Constructor functions built from plugins can be registered in the Context API. This follows up on the Measurement example example, where we built a measurement that always returns a constant value.

Constructors in the OpenDP Library almost always accept the input domain and metric as the first two arguments, and we recommend it when building your own plugins. When the first two arguments of the constructor function are the input_domain and input_metric, then they can be omitted when you call the function from the Context API. The Context API will fill them in from the compositor’s input space or from the output space of the previous transformation.

>>> def make_anything_constant(input_domain, input_metric, constant):
...     return dp.m.make_user_measurement(
...         input_domain=input_domain,
...         input_metric=input_metric,
...         output_measure=dp.max_divergence(),
...         function=lambda _: constant,
...         privacy_map=lambda _: 0.0,
...     )
...
>>> dp.register(make_anything_constant)
...
>>> context = dp.Context.compositor(
...     data=[1, 2, 3],
...     privacy_unit=dp.unit_of(contributions=36),
...     privacy_loss=dp.loss_of(epsilon=1.0),
...     split_evenly_over=2,
... )
>>> context.query().anything_constant("denied").release()
'denied'

This plugin constructor doesn’t care what the input domain and input metric are, and will happily build a measurement that always conforms with the previous transformation.

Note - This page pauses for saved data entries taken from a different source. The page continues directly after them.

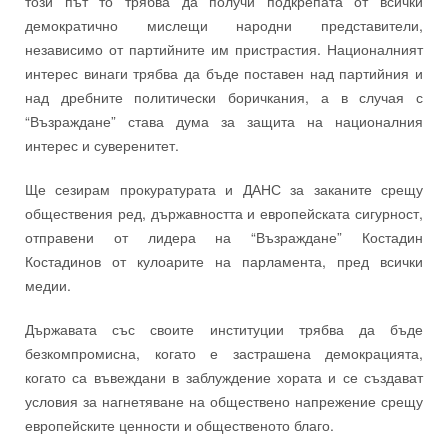
този път то трябва да получи подкрепата от всички
демократично мислещи народни представители,
независимо от партийните им пристрастия. Националният
интерес винаги трябва да бъде поставен над партийния и
над дребните политически боричкания, а в случая с
“Възраждане” става дума за защита на националния
интерес и суверенитет.
Ще сезирам прокуратурата и ДАНС за заканите срещу
обществения ред, държавността и европейската сигурност,
отправени от лидера на “Възраждане” Костадин
Костадинов от кулоарите на парламента, пред всички
медии.
Държавата със своите институции трябва да бъде
безкомпромисна, когато е застрашена демокрацията,
когато са въвеждани в заблуждение хората и се създават
условия за нагнетяване на обществено напрежение срещу
европейските ценности и общественото благо.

In practice, the constructor should contain checks to ensure that the input domain and input metric are meaningful for your function.

While we recommend writing constructors in this convention, you can still register functions that don’t follow this convention.

>>> def make_int_constant(constant):
...     return dp.m.make_user_measurement(
...         input_domain=dp.atom_domain(T=int),
...         input_metric=dp.absolute_distance(T=int),
...         output_measure=dp.max_divergence(),
...         function=lambda _: constant,
...         privacy_map=lambda _: 0.0,
...     )
...
>>> dp.register(make_int_constant)
...
>>> context.query().clamp((0, 5)).sum().int_constant("denied").release()
'denied'

A drawback of this approach is that the constructor function is not very flexible. The input domain and metric are hard-coded, only accepting integers, and can’t take into account the output domain and output metric of the previous transformation.